Test Types and Distributions
One-tailed vs two-tailed tests and understanding the normal distribution.
Choosing Your Question
When you run an A/B test, you need to choose what kind of question you're asking: "Is there a difference?" (two-tailed) or "Is B better?" (one-tailed). This choice affects how you interpret results and calculate significance.
Most teams use two-tailed tests, but understanding the difference will help you interpret results correctly.
The Normal Distribution
Before diving into test types, let's quickly cover the normal distribution (bell curve). This is the foundation of most A/B testing statistics.
Why It Matters
When you run an A/B test with enough users, the distribution of your metric (conversion rate, revenue, etc.) tends to follow a normal distribution thanks to the Central Limit Theorem. This lets us use well-understood statistical tests.
Key property: In a normal distribution, ~95% of values fall within 2 standard deviations of the mean. This is why we use "95% confidence" as the standard threshold.
- •68% of data falls within 1 standard deviation
- •95% of data falls within 2 standard deviations
- •99.7% of data falls within 3 standard deviations
One-Tailed vs Two-Tailed Tests
Two-Tailed Test (Most Common)
Tests if variant B is different from control (better OR worse). Used when you don't know the direction of change.
Fail to reject (95%)Reject H0 (2.5% in each tail = 5% total)
Example Question:
"Is variant B's conversion rate different from control?"
Critical Regions:
z ≤ -1.96 or z ≥ 1.96 (extreme values on either side)
One-Tailed Test (Less Common)
Tests if variant B is better (or worse) than control. Used when you only care about one direction.
Note: This plot shows a right-tailed test (B better). A left-tailed test just mirrors the shaded region.
Fail to reject (95%)Reject H0 (5% in right tail only)
Example Question:
"Is variant B's conversion rate higher than control?"
Critical Region:
z ≥ 1.645 (extreme values in one direction)
Which Should You Use?
| Aspect | Two-Tailed | One-Tailed |
|---|---|---|
| Question | "Is there a difference?" | "Is B better/worse?" |
| Use When | Exploring any change | Only care about one direction |
| Power | Lower (splits α across both tails) | Higher (full α in one tail) |
| Risk | Misses nothing | Ignores opposite direction |
| Recommendation | Use this (default) | Rare, justified cases only |
⚠️ Warning: One-tailed tests are controversial.
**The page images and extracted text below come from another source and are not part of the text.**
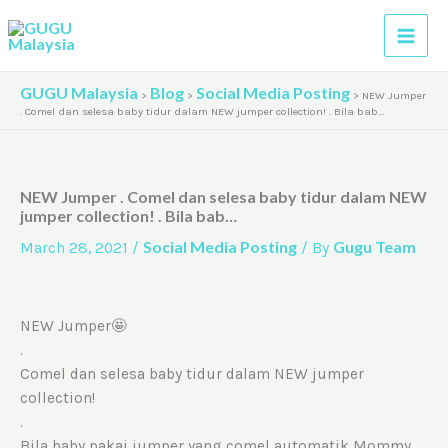
Skip
A
to
r
content
c
GUGU Malaysia
Blog
Social Media Posting
>
>
>
NEW Jumper
h
. Comel dan selesa baby tidur dalam NEW jumper collection! . Bila bab…
i
v
NEW Jumper . Comel dan selesa baby tidur dalam NEW
e
jumper collection! . Bila bab…
s
Social Media Posting
Gugu Team
March 28, 2021
/
/ By
NEW Jumper🤩
.
Comel dan selesa baby tidur dalam NEW jumper
collection!
.
Bila baby pakai jumper yang comel automatik Mommy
They require pre-commitment (decided before seeing data) and ignore the possibility of harm. Most teams use two-tailed tests as the safe default. Only use one-tailed if you have a strong business reason and can justify it upfront.
The Math Behind It
The key difference is where you put your significance level (α = 0.05):
Two-Tailed Test
α = 0.05 is split: 0.025 in each tail
Critical value: ±1.96 standard deviations
Interpretation: Reject H₀ if result falls in either extreme tail (top 2.5% or bottom 2.5%)
One-Tailed Test
α = 0.05 is all in one tail
Critical value: +1.645 standard deviations (right tail)
Interpretation: Reject H₀ only if result falls in top 5% (ignores bottom tail)
One-Tailed Tests Are More Powerful
Because all 5% of α goes into one tail, one-tailed tests reach significance with smaller effects. The critical value (1.645) is lower than two-tailed (1.96). This makes them more sensitive but also more risky-you'll miss effects in the opposite direction.
Real-World Examples
✓ Use Two-Tailed
- 1.New checkout flow: You don't know if it'll help or hurt conversions. Test both directions.
- 2.Pricing change: Could increase or decrease revenue. Check both.
- 3.UI redesign: Might delight users or confuse them. Stay open to either outcome.
⚠️ Rarely Use One-Tailed
- 1.Safety features: Testing if a new algorithm reduces fraud. Only care about improvement, can't make it worse.
- 2.Cost reduction: Testing if server optimization lowers costs. Reverse direction is impossible by design.
- 3.Non-inferiority: Proving new system is "not worse" than old (specialized use case).
Common Pitfalls
❌ Don't Switch After Seeing Data
Wrong: "Results show B is better, so let's use a one-tailed test to get significance faster."
This is p-hacking and invalidates your test. You must choose one-tailed or two-tailed before running the test and stick with it.
Key Takeaways
- ✓Normal distribution (bell curve) is the foundation of A/B testing statistics.
- ✓Two-tailed tests check for any difference (better OR worse). Use this as default.
- ✓One-tailed tests only check one direction (better OR worse, not both).
- ✓One-tailed tests are more powerful but risky-they ignore opposite effects.
- ✓Choose test type before running the experiment, not after seeing data.
- ✓When in doubt, use two-tailed-it's the safer, more conservative choice.